What kind of "things"  

you can get the new Wolverine Film from a legit source like Neflix,Hulu or Amazon
I am totally NOT hinting at you getting it from yify


----------



## Nanducob (Nov 17, 2013)

Rutracker


----------



## Anorion (Nov 17, 2013)

pick one of many yale or mit lectures
heres a one that is pretty entertaining, it's a course on philosophies surrounding death> Open Yale Courses | Death


----------



## harshilsharma63 (Nov 17, 2013)

CommanderShawnzer said:


> What kind of "things"
> 
> you can get the new Wolverine Film from a legit source like Neflix,Hulu or Amazon
> I am totally NOT hinting at you getting it from yify



But I heard the movie is bad  Any software, apps, mini games, documentaries?


----------



## Nerevarine (Nov 17, 2013)

Id consider a TV series, Game of Thrones, Big bang Theory, Sherlock, How i met your mother.. Just anything you like


----------



## harshilsharma63 (Nov 17, 2013)

Nerevarine said:


> Id consider a TV series, Game of Thrones, Big bang Theory, Sherlock, How i met your mother.. Just anything you like



My friends have got all of them, so no need of downloading


----------



## whitestar_999 (Nov 17, 2013)

have your friends got kyle XY & John Doe?


----------



## ashs1 (Nov 17, 2013)

blu ray extended edition lord of the rings ??

There's a show shown in natgeo - supercars. thats pretty cool !


----------



## Anorion (Nov 17, 2013)

hmm. documentaries eh? ok bbc HD series
human planet, planet earth, and the living planet are some with great visuals.


----------



## ashs1 (Nov 17, 2013)

there was also one extremely good documentary about flight IC814 on nat geo..check it out if you're interested in it ( plane hijacking)!!

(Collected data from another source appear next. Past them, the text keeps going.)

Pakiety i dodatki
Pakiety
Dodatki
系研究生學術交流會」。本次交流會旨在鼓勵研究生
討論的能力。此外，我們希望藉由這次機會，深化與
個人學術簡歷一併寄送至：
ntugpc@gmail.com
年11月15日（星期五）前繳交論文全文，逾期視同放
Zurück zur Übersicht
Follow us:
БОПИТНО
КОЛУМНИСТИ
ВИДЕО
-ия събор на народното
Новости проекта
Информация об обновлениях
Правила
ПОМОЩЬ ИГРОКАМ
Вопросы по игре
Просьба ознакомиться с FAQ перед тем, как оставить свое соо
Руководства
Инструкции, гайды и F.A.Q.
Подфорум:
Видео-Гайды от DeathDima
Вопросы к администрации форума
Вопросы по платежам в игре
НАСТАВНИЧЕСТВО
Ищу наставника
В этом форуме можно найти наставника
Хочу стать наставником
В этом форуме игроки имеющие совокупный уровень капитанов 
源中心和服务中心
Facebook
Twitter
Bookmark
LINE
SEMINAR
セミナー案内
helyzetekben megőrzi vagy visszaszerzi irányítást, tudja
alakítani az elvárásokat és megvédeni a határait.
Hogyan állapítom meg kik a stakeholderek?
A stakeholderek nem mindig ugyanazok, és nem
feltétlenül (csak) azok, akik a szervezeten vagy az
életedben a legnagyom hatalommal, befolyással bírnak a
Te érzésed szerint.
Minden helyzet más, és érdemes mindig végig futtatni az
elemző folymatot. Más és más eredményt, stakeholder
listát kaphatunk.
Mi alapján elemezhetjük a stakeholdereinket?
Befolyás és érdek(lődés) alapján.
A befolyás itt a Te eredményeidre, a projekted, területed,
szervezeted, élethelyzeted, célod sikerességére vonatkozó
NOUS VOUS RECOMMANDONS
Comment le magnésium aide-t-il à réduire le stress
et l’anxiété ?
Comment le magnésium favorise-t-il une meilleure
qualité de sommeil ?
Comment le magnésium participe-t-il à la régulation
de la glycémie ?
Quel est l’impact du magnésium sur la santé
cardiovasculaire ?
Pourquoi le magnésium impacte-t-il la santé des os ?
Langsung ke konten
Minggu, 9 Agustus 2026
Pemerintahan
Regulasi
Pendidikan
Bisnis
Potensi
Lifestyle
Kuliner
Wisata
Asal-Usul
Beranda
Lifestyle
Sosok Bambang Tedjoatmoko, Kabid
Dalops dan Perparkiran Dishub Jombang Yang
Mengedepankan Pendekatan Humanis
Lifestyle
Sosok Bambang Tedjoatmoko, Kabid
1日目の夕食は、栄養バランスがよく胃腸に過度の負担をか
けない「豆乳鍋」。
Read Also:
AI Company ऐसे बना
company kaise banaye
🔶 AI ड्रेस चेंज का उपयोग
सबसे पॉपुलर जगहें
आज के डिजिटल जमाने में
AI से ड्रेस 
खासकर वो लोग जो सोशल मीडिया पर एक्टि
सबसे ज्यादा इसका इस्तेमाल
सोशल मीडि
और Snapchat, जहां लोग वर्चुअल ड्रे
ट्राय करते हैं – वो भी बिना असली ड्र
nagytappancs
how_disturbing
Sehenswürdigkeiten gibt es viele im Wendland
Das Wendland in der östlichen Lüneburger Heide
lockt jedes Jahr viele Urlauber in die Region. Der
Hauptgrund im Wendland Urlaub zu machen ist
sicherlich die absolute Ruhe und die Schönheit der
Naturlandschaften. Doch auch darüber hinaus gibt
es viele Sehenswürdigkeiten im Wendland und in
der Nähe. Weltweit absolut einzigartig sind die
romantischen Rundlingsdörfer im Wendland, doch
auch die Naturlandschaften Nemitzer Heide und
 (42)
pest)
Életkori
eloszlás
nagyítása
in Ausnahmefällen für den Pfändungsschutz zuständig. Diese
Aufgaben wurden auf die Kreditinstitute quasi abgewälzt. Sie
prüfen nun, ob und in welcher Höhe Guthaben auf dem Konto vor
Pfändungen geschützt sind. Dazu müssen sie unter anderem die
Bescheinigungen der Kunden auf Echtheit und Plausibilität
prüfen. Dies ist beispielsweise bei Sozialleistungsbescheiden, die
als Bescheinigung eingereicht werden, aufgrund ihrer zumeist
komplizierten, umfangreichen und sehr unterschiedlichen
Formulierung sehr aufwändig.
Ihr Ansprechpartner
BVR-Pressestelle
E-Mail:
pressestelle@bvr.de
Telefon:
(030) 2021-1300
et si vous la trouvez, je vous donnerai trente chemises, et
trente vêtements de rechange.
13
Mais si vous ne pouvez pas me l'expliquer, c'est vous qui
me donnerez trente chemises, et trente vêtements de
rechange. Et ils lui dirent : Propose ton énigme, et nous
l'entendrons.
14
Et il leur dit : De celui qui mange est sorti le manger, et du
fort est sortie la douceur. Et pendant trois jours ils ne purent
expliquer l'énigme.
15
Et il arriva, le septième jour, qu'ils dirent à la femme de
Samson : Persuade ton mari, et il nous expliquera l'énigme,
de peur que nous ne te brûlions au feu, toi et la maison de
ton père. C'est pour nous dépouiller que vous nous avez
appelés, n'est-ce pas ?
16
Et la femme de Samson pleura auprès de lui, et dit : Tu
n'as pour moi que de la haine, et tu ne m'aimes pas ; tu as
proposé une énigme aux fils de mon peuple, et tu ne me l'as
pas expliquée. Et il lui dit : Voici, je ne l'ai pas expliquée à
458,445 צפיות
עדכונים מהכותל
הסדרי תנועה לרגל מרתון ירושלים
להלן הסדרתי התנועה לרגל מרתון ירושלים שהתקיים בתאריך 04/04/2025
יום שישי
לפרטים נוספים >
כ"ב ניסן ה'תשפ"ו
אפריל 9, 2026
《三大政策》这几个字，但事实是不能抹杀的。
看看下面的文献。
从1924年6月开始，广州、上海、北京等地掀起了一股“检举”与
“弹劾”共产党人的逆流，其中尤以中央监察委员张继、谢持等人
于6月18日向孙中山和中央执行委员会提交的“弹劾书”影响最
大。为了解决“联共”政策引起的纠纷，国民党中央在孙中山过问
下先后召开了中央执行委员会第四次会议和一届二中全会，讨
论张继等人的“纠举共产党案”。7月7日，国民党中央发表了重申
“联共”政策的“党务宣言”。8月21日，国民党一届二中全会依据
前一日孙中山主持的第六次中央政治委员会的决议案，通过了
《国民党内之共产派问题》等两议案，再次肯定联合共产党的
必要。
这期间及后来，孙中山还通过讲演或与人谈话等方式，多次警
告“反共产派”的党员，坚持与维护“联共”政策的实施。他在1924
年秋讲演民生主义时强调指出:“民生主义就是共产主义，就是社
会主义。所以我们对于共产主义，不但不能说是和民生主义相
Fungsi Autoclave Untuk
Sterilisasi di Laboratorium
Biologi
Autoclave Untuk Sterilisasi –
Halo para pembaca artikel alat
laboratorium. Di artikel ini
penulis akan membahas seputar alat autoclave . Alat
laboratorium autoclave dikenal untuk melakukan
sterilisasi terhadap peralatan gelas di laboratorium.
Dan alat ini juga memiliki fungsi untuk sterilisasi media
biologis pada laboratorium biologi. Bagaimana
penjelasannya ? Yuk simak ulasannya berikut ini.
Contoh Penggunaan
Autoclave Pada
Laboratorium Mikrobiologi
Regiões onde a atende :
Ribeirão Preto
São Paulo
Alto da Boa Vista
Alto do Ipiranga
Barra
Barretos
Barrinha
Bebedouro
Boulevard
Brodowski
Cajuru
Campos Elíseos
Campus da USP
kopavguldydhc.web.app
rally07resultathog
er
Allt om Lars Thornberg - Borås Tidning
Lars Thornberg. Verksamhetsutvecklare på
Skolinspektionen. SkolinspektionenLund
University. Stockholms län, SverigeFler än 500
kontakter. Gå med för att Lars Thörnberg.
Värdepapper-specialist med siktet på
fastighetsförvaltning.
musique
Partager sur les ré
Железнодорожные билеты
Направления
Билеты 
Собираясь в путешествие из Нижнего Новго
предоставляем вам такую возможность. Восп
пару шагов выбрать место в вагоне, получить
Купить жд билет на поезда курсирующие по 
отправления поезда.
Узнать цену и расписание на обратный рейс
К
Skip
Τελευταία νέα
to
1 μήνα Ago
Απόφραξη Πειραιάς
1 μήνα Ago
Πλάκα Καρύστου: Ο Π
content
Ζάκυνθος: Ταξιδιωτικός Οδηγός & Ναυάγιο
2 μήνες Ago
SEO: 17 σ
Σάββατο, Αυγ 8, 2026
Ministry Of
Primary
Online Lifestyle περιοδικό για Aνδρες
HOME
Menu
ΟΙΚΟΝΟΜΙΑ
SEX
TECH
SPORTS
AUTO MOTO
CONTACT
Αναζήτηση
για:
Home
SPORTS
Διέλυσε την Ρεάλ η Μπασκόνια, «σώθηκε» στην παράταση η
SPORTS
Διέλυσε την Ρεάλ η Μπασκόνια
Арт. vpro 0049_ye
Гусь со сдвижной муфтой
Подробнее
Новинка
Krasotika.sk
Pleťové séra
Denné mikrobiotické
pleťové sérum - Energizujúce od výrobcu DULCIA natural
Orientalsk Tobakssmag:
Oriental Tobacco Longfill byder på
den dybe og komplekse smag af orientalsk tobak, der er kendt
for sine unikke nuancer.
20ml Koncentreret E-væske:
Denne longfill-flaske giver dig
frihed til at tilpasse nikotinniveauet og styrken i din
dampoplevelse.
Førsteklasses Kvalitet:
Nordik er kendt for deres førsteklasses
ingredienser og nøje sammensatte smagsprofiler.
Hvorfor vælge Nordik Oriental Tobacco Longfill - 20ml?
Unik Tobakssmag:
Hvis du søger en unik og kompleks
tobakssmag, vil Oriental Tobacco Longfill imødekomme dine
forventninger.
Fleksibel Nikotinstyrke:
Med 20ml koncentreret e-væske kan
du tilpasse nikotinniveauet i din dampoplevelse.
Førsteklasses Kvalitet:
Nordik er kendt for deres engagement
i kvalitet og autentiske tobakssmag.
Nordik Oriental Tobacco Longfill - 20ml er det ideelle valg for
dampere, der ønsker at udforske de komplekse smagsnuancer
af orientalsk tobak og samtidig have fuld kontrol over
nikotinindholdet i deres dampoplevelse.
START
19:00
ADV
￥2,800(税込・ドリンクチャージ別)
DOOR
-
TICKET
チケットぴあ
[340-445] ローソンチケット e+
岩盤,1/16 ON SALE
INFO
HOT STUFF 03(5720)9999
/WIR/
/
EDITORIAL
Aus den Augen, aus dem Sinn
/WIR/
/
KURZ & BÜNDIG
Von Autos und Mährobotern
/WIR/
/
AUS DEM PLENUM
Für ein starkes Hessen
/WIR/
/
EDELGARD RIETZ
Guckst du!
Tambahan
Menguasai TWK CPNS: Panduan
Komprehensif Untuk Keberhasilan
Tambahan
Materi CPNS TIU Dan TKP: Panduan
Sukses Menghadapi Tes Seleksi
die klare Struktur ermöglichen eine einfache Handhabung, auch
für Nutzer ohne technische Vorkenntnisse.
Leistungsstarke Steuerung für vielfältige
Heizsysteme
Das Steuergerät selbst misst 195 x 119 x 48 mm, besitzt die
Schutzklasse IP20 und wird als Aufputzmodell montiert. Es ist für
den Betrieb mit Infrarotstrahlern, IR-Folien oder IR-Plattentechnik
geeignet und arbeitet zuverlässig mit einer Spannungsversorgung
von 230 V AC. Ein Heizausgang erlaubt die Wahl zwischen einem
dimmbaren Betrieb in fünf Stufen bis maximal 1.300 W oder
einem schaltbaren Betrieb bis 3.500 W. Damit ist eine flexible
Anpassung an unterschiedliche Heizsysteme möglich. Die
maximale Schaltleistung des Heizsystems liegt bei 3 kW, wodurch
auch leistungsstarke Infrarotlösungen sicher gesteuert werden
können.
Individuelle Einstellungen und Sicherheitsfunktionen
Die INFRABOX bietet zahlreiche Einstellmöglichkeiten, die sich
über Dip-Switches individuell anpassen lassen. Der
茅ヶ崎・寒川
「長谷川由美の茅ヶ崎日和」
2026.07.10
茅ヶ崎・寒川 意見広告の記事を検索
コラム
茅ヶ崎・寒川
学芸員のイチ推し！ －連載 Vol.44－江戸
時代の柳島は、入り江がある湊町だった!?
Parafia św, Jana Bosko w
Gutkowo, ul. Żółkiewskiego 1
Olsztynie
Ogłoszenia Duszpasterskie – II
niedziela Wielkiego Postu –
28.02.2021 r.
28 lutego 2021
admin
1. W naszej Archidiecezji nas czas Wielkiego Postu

Offtopic : can someone suggest some good documentaries about 9/11 & 26/11 events ?


----------



## SaiyanGoku (Nov 17, 2013)

I'd suggest you to download One Piece, Code Geass, Attack On Titan, Death Note, Gintama, Beelzebub, Highschool DxD, Highschool Of The Dead, Kyle XY, The Big Bang Theory, The Gods Must Be Crazy series.


----------



## Nanducob (Nov 17, 2013)

ashs1 said:


> there was also one extremely good documentary about flight IC814 on nat geo..check it out if you're interested in it ( plane hijacking)!!
> 
> Offtopic : can someone suggest some good documentaries about 9/11 & 26/11 events ?



united 93,
its a film based on 9/11 event


----------



## prehistoricgamer (Nov 18, 2013)

Seinfeld. One of the best n well known classic comedy. U won't regret it. Also Shield. (Not the new MARVELS one). The Wire. Lie to me.


----------



## kartikoli (Nov 18, 2013)

i guess he is an adult so ...... 
i didnt said anything but you know it well


----------



## Flash (Nov 18, 2013)

What will be the speed?


----------



## harshilsharma63 (Nov 18, 2013)

Okay, so here is what I downloaded today:

Windows updates
Software updates
OpenCV
QT SDK
105 QT tutorials (complete series)
Mclaren P1 videos

@gearbox; speed is limited on WIFI with average speed of 250 kBps and max speed of 300~350 kBps. It got limited in recent times. Previously I used to get 2 MBps (yes you read it write, 2 mega BYTES) in morning and 500-800 kBps average.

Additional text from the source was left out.